HISTOIRE
de la CRÈTE MINOENNE
Tous les amateurs ou passionnés plus ou moins
avertis de Crète savent que cette île a hérité
d'un passé très riche et qu'elle occupa une place importante
dans le Bassin Méditerranéen bien avant Athènes.
Les premiers habitants de la Crète.
Contrairement à ce que pensait Arthur Evans, les
premiers peuples à avoir habité la Crète ne venaient
sans doute ni d'Egypte ni d'Afrique ni de Libye. En effet, d'après
les études anthropologiques des ethnologues et des craniologues,
ce sont des peuplades correspondant au type de la Méditerranée
nord orientale et originaires du Bassin du Danube jusqu'aux Monts du Caucase
qui auraient émigré les premiers en Crète. La datation
de ces premiers peuplements est plus difficile. Des tessons trouvés
dans des puits à Cnossos datent du 6e millénaire.
D'autre part, les travaux de prospection de l'Institut
canadien dont les premiers résultats ont été révélés
en 1987 confirment la présence d'industries lithiques apparemment
prénéolithiques dans la gorge de Samaria et près
de Timios Stavros.
Ce n'est qu'à partir de 2800 av. J.C. que des peuples de l'Ouest
de l'Anatolie envahirent la Crète. Invasions auxquelles succédèrent
des échanges entre la Crète et Chypre, la Cilicie, la Syrie,
l'Egypte et l'Italie.
Les débuts de l'âge du bronze et de la civilisation minoenne
(de 2 600 à 2 000 av. J.C.)
Dès 2600 avant J.C. la Crète se développe
grâce à l'arrivée d'immigrants d'Anatolie connaissant
une technologie plus avancée et susceptibles d'introduire l'usage
du bronze et d'une façon plus générale de la métallurgie.

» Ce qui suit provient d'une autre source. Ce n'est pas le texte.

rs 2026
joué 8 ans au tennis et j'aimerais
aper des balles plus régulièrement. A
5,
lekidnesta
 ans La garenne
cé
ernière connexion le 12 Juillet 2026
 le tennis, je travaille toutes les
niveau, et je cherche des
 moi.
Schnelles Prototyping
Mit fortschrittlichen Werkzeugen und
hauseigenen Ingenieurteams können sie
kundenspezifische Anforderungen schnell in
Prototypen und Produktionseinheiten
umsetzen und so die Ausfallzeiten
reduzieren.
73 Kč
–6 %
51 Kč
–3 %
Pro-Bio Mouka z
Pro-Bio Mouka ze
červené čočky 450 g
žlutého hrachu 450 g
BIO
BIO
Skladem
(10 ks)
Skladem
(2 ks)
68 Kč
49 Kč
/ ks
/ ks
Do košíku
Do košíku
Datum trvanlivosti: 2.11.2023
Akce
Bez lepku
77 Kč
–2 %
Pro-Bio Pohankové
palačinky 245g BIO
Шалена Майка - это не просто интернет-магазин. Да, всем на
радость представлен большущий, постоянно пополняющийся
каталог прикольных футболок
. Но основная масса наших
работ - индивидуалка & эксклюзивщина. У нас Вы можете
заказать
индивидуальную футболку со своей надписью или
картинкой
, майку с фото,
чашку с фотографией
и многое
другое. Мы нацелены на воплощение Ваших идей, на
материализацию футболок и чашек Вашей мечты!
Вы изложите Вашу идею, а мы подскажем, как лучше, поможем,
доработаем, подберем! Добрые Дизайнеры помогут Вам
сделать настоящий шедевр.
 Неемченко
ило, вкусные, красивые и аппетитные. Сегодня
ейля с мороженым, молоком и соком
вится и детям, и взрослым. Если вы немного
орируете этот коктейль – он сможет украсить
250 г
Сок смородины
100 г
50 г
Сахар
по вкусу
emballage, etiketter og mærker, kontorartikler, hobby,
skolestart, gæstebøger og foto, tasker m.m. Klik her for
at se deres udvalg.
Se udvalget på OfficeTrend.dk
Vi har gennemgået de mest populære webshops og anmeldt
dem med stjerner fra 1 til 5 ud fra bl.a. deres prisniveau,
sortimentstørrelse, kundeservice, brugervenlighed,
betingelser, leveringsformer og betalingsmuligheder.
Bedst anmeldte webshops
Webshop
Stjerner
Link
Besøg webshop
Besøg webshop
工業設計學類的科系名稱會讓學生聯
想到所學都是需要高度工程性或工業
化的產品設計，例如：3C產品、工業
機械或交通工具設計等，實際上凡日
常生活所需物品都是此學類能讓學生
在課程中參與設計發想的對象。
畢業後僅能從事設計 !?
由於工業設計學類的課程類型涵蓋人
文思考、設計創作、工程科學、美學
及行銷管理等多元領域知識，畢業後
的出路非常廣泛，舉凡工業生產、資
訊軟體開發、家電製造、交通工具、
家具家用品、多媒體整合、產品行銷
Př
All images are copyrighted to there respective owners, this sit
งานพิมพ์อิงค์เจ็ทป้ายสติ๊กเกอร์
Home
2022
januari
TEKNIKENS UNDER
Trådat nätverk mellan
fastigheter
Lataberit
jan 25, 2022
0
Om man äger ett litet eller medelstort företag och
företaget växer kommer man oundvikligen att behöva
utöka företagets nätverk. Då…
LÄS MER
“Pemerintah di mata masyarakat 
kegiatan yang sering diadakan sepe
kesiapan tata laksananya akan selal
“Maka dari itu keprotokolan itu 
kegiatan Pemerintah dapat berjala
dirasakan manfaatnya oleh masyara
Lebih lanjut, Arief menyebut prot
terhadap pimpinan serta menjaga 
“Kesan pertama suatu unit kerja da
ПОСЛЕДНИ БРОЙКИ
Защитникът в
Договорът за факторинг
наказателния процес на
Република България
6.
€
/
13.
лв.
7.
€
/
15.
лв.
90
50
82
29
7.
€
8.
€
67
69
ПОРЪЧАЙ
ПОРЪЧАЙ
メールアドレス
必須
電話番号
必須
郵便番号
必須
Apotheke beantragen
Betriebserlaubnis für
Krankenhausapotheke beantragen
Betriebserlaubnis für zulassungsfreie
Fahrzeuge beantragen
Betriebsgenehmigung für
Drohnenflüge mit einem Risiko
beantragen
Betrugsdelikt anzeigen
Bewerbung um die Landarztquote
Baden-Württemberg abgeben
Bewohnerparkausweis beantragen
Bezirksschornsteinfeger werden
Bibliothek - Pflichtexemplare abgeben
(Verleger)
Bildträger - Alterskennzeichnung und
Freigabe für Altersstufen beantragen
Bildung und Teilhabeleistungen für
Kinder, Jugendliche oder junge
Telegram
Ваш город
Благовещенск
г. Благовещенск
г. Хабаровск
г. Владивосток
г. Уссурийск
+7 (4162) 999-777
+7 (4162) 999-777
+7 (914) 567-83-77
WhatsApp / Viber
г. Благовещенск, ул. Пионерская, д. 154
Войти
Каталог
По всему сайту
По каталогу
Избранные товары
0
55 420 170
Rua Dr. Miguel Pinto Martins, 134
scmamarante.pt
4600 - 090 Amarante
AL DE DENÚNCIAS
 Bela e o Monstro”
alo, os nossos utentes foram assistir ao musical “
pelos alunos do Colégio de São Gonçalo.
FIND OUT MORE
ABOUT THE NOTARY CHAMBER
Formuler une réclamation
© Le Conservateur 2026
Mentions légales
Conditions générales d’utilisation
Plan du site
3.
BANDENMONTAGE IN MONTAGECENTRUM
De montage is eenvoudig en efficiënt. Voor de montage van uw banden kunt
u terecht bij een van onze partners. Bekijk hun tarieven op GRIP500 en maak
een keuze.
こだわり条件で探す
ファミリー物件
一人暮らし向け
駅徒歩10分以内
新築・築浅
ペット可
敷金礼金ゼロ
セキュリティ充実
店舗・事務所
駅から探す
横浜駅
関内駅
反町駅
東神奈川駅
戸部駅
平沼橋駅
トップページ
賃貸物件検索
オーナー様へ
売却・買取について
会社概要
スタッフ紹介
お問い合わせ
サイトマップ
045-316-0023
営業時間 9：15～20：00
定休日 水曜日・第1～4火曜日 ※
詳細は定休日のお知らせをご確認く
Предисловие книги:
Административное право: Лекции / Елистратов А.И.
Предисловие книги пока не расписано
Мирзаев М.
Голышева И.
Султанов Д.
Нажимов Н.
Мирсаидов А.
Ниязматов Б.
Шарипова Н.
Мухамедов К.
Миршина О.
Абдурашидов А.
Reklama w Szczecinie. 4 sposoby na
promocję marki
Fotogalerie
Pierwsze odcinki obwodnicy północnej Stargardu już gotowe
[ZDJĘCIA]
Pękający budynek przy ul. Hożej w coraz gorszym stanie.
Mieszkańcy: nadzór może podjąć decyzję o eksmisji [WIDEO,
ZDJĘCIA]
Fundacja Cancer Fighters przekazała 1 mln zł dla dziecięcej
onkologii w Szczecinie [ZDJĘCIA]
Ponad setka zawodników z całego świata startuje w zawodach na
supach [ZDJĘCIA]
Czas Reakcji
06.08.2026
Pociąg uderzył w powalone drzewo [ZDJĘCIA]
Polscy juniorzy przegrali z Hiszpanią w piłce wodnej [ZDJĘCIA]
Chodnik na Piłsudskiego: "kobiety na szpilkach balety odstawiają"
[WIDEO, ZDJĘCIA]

L'art de la céramique se développe aussi
avec le style de Pyrgos (au décor incisé), le style Vassiliki
(décor flammé), la barbotine (on colle des éléments
en relief sur le vase). Les artistes confectionnent des bijoux, des sceaux
en ivoire ou en stéatite.
Mais c'est grâce à sa marine que la Crète
prend la première place dans le monde égéen. Les
ports de Malia, Zakro, Palaikastro, Mochlos se développent ; on
y importe du cuivre de Chypre, de l'or et de l'argent des Cyclades, de
l'étain de Sicile. Le centre de la Crète domine les autres
régions grâce à la création de la route Cnossos-Phaestos.
En l'absence de tout document écrit, de nombreuses
questions restent cependant sans réponse : la structure architecturale
des premiers palais est-elle déjà établie ? Existe-t-il
une organisation commerciale basée sur l'échange ? La société
est-elle de type féodal ? La religion est-elle déjà
déiste ?
Mais tout est prêt pour l'avènement des premiers
palais.
De 2 000 à 1 700 avant Jésus Christ : La période
des premiers palais.
Avec la construction des premiers palais, commence en Crète
une ère nouvelle de prospérité et d'essor. Essor
économique grâce à la domination de la flotte crétoise
en Mer Egée, à ses relations avec l'Argolide, la Grèce
centrale, Chypre, l'Egypte, l'Asie Mineure.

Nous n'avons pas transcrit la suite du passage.